### TASK TO COMPLETE
If any record holds an image, omit the image and print the rest exactly.

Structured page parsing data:
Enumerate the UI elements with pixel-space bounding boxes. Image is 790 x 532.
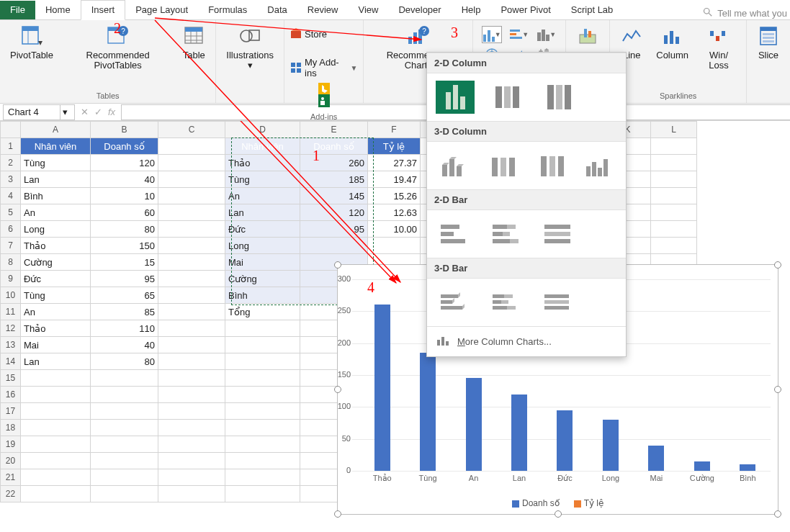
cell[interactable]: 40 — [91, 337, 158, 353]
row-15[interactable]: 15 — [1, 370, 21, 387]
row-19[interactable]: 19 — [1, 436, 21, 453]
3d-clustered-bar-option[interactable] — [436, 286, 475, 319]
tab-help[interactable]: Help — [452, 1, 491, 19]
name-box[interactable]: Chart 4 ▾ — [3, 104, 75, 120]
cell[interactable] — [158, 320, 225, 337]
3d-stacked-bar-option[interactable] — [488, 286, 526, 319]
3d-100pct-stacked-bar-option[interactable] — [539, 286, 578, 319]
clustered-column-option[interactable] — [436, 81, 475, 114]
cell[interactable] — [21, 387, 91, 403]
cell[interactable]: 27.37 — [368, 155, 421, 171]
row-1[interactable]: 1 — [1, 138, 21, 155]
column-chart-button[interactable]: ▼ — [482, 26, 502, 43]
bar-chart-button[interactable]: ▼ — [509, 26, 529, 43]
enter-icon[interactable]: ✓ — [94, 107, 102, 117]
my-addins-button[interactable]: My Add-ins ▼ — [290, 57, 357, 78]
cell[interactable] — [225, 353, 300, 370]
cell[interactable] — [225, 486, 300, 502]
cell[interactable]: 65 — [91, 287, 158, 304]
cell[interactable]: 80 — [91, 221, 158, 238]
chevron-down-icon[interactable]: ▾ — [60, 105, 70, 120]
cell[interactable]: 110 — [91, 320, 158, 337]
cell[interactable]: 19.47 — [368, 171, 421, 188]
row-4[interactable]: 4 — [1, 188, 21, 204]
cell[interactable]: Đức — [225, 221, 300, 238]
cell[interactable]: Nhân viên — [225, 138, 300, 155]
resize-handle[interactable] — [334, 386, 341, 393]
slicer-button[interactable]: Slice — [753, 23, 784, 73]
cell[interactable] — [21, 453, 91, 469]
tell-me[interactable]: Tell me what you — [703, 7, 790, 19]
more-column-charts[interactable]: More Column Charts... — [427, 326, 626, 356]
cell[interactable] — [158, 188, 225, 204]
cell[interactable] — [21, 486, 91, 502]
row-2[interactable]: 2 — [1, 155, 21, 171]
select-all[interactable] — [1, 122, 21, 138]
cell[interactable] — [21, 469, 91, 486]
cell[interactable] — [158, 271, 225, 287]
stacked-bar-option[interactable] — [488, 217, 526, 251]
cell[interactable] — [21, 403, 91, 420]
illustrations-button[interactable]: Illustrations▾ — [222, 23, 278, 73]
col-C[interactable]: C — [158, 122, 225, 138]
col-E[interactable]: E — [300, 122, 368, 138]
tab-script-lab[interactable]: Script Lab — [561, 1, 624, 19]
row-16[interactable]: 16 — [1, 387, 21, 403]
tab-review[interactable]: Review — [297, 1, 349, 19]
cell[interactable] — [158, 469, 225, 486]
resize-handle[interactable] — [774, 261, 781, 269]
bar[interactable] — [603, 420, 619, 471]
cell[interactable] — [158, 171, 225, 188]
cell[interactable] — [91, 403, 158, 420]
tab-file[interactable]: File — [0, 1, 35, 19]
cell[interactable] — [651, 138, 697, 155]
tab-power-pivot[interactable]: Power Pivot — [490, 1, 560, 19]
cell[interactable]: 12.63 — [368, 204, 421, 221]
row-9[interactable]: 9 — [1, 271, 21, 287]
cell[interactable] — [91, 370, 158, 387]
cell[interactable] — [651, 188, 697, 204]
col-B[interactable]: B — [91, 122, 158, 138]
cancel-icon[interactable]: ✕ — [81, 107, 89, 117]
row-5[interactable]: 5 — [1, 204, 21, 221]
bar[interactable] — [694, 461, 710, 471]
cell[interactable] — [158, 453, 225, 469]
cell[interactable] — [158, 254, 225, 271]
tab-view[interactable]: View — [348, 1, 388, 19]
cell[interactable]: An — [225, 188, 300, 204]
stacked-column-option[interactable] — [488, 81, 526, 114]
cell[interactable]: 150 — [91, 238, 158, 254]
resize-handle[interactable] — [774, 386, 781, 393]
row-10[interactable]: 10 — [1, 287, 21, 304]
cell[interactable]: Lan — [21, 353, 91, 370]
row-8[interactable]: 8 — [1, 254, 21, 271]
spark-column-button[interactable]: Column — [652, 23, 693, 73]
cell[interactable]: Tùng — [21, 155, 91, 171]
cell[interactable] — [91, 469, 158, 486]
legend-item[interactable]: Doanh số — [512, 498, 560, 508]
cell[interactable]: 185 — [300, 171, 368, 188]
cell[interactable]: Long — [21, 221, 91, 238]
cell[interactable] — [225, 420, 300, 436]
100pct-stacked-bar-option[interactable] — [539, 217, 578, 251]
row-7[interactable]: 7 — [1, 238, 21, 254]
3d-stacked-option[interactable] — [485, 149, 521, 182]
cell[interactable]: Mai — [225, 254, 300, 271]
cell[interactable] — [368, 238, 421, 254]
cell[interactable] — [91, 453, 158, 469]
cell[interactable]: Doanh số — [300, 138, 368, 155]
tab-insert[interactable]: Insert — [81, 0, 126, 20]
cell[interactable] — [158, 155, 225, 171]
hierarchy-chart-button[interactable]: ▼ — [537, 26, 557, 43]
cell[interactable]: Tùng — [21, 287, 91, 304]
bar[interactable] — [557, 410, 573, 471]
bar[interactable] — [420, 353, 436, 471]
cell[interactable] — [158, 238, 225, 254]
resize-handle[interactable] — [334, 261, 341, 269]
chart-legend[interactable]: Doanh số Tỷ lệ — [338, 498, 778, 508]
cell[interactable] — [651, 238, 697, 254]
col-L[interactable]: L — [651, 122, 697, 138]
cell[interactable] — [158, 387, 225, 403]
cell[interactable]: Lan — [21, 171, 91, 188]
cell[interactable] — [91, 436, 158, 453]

### ANSWER BOX
Enumerate the UI elements with pixel-space bounding boxes. Image is 790 x 532.
cell[interactable]: 40 — [91, 337, 158, 353]
row-15[interactable]: 15 — [1, 370, 21, 387]
row-19[interactable]: 19 — [1, 436, 21, 453]
3d-clustered-bar-option[interactable] — [436, 286, 475, 319]
tab-help[interactable]: Help — [452, 1, 491, 19]
name-box[interactable]: Chart 4 ▾ — [3, 104, 75, 120]
cell[interactable] — [158, 320, 225, 337]
3d-stacked-bar-option[interactable] — [488, 286, 526, 319]
3d-100pct-stacked-bar-option[interactable] — [539, 286, 578, 319]
clustered-column-option[interactable] — [436, 81, 475, 114]
cell[interactable] — [21, 387, 91, 403]
cell[interactable]: 27.37 — [368, 155, 421, 171]
row-1[interactable]: 1 — [1, 138, 21, 155]
column-chart-button[interactable]: ▼ — [482, 26, 502, 43]
bar-chart-button[interactable]: ▼ — [509, 26, 529, 43]
enter-icon[interactable]: ✓ — [94, 107, 102, 117]
my-addins-button[interactable]: My Add-ins ▼ — [290, 57, 357, 78]
cell[interactable] — [225, 353, 300, 370]
cell[interactable] — [225, 486, 300, 502]
cell[interactable]: 65 — [91, 287, 158, 304]
cell[interactable]: 80 — [91, 221, 158, 238]
chevron-down-icon[interactable]: ▾ — [60, 105, 70, 120]
cell[interactable]: 110 — [91, 320, 158, 337]
cell[interactable]: 19.47 — [368, 171, 421, 188]
row-4[interactable]: 4 — [1, 188, 21, 204]
cell[interactable]: Đức — [225, 221, 300, 238]
cell[interactable]: Nhân viên — [225, 138, 300, 155]
resize-handle[interactable] — [334, 386, 341, 393]
slicer-button[interactable]: Slice — [753, 23, 784, 73]
cell[interactable] — [21, 453, 91, 469]
tell-me[interactable]: Tell me what you — [703, 7, 790, 19]
more-column-charts[interactable]: More Column Charts... — [427, 326, 626, 356]
cell[interactable] — [158, 188, 225, 204]
cell[interactable] — [21, 486, 91, 502]
row-2[interactable]: 2 — [1, 155, 21, 171]
select-all[interactable] — [1, 122, 21, 138]
cell[interactable] — [21, 469, 91, 486]
cell[interactable] — [158, 271, 225, 287]
stacked-bar-option[interactable] — [488, 217, 526, 251]
cell[interactable] — [21, 403, 91, 420]
illustrations-button[interactable]: Illustrations▾ — [222, 23, 278, 73]
col-C[interactable]: C — [158, 122, 225, 138]
col-E[interactable]: E — [300, 122, 368, 138]
tab-script-lab[interactable]: Script Lab — [561, 1, 624, 19]
row-16[interactable]: 16 — [1, 387, 21, 403]
tab-review[interactable]: Review — [297, 1, 349, 19]
cell[interactable] — [158, 469, 225, 486]
resize-handle[interactable] — [774, 261, 781, 269]
bar[interactable] — [603, 420, 619, 471]
cell[interactable] — [158, 171, 225, 188]
cell[interactable] — [91, 403, 158, 420]
tab-file[interactable]: File — [0, 1, 35, 19]
cell[interactable] — [651, 138, 697, 155]
tab-power-pivot[interactable]: Power Pivot — [490, 1, 560, 19]
cell[interactable]: 12.63 — [368, 204, 421, 221]
row-9[interactable]: 9 — [1, 271, 21, 287]
cell[interactable] — [91, 370, 158, 387]
cell[interactable] — [651, 188, 697, 204]
col-B[interactable]: B — [91, 122, 158, 138]
cancel-icon[interactable]: ✕ — [81, 107, 89, 117]
row-5[interactable]: 5 — [1, 204, 21, 221]
bar[interactable] — [694, 461, 710, 471]
cell[interactable] — [158, 453, 225, 469]
cell[interactable] — [158, 254, 225, 271]
tab-view[interactable]: View — [348, 1, 388, 19]
cell[interactable]: An — [225, 188, 300, 204]
stacked-column-option[interactable] — [488, 81, 526, 114]
cell[interactable]: 150 — [91, 238, 158, 254]
resize-handle[interactable] — [774, 386, 781, 393]
row-10[interactable]: 10 — [1, 287, 21, 304]
cell[interactable]: Lan — [21, 353, 91, 370]
row-8[interactable]: 8 — [1, 254, 21, 271]
spark-column-button[interactable]: Column — [652, 23, 693, 73]
cell[interactable]: Tùng — [21, 155, 91, 171]
cell[interactable] — [91, 469, 158, 486]
legend-item[interactable]: Doanh số — [512, 498, 560, 508]
cell[interactable]: 185 — [300, 171, 368, 188]
cell[interactable]: Long — [21, 221, 91, 238]
cell[interactable] — [225, 420, 300, 436]
100pct-stacked-bar-option[interactable] — [539, 217, 578, 251]
row-7[interactable]: 7 — [1, 238, 21, 254]
3d-stacked-option[interactable] — [485, 149, 521, 182]
cell[interactable]: Mai — [225, 254, 300, 271]
cell[interactable] — [368, 238, 421, 254]
cell[interactable] — [91, 453, 158, 469]
cell[interactable]: Doanh số — [300, 138, 368, 155]
tab-insert[interactable]: Insert — [81, 0, 126, 20]
cell[interactable] — [158, 155, 225, 171]
hierarchy-chart-button[interactable]: ▼ — [537, 26, 557, 43]
cell[interactable]: Tùng — [21, 287, 91, 304]
bar[interactable] — [557, 410, 573, 471]
bar[interactable] — [420, 353, 436, 471]
cell[interactable] — [158, 238, 225, 254]
resize-handle[interactable] — [334, 261, 341, 269]
chart-legend[interactable]: Doanh số Tỷ lệ — [338, 498, 778, 508]
cell[interactable] — [651, 238, 697, 254]
col-L[interactable]: L — [651, 122, 697, 138]
cell[interactable] — [158, 387, 225, 403]
cell[interactable]: Lan — [21, 171, 91, 188]
cell[interactable] — [91, 436, 158, 453]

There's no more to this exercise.